What 28 years of absence looks like when it ends
This is Norway's first World Cup since 1998. Twenty-eight years of failed qualifying campaigns, of watching from the outside. That context explains everything — the Viking helmets, the parliament session, the families waking three-year-olds up at midnight to watch matches.
Veslemøy Aga did exactly that. She and her husband decorated their living room as a Norwegian-themed pub — flags, scarves on the walls — then woke their boys, aged 9, 6 and 3, fifteen minutes before kickoff. When Norway scored, she said, "the boys rowed and danced." Her eldest, Ole, put it plainly when asked if the late night was worth it: "It might be 28 years until the next time. Of course we need to watch the games."
Hard to argue with that logic.
On the pitch, Norway have backed up the atmosphere. A 4-1 win over Iraq in Boston, then a win over Senegal — a result that confirmed their place in the knockout stage. After the Senegal game, the players did the Viking Row on the field themselves, drum included.

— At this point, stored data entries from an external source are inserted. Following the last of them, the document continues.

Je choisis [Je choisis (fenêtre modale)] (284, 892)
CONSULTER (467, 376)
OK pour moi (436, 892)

Haaland, Ødegaard, and the serious question
The fun story has a genuine football question underneath it. Norway have Erling Haaland and Martin Ødegaard — two of the best players in the world at their respective clubs. For a nation of 5.6 million people, that's a generational alignment that doesn't come twice. Gharahkhani said it simply: "After 28 years, we are finally in the World Cup and the team is really delivering. This is a huge thing for the nation."
Anyone backing a Norway deep run at the start of this tournament got long odds. Those odds are getting shorter. A side already through the group stage, built around a striker who wins Golden Boots for fun and a captain who ran Arsenal's attack all season — Norway in the last 16 is not a novelty bet anymore.
The Viking Row has spread to Boston bars, Times Square, and the Norwegian parliament. The team is through to the knockouts. Ole might not have to wait another 28 years after all.